■ Activity: Each line of the records must appear in your answer exactly, with no pictures.

(Stored data entries)
--

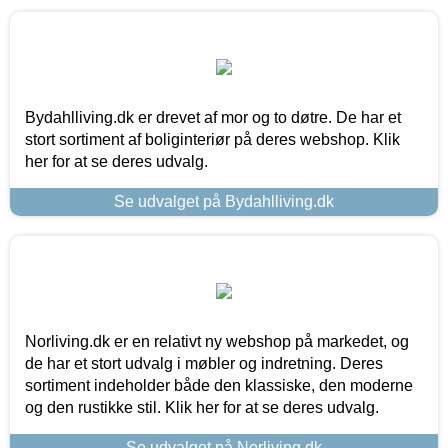
Bydahlliving.dk er drevet af mor og to døtre. De har et
stort sortiment af boliginteriør på deres webshop. Klik
her for at se deres udvalg.
Se udvalget på Bydahlliving.dk
Norliving.dk er en relativt ny webshop på markedet, og
de har et stort udvalg i møbler og indretning. Deres
sortiment indeholder både den klassiske, den moderne
og den rustikke stil. Klik her for at se deres udvalg.
Se udvalget på Norliving.dk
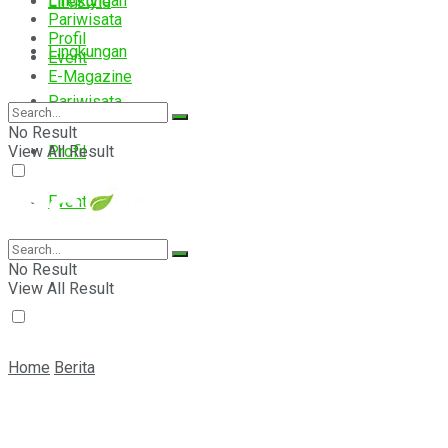
Lingkungan
Lifestyle
Pariwisata
Profil
Lingkungan
Event
E-Magazine
Pariwisata
No Result
View All Result
Profil
Event
E-Magazine
No Result
View All Result
Home
Berita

--

■ Expected output:
Bydahlliving.dk er drevet af mor og to døtre. De har et
stort sortiment af boliginteriør på deres webshop. Klik
her for at se deres udvalg.
Se udvalget på Bydahlliving.dk
Norliving.dk er en relativt ny webshop på markedet, og
de har et stort udvalg i møbler og indretning. Deres
sortiment indeholder både den klassiske, den moderne
og den rustikke stil. Klik her for at se deres udvalg.
Se udvalget på Norliving.dk
Lingkungan
Lifestyle
Pariwisata
Profil
Lingkungan
Event
E-Magazine
Pariwisata
No Result
View All Result
Profil
Event
E-Magazine
No Result
View All Result
Home
Berita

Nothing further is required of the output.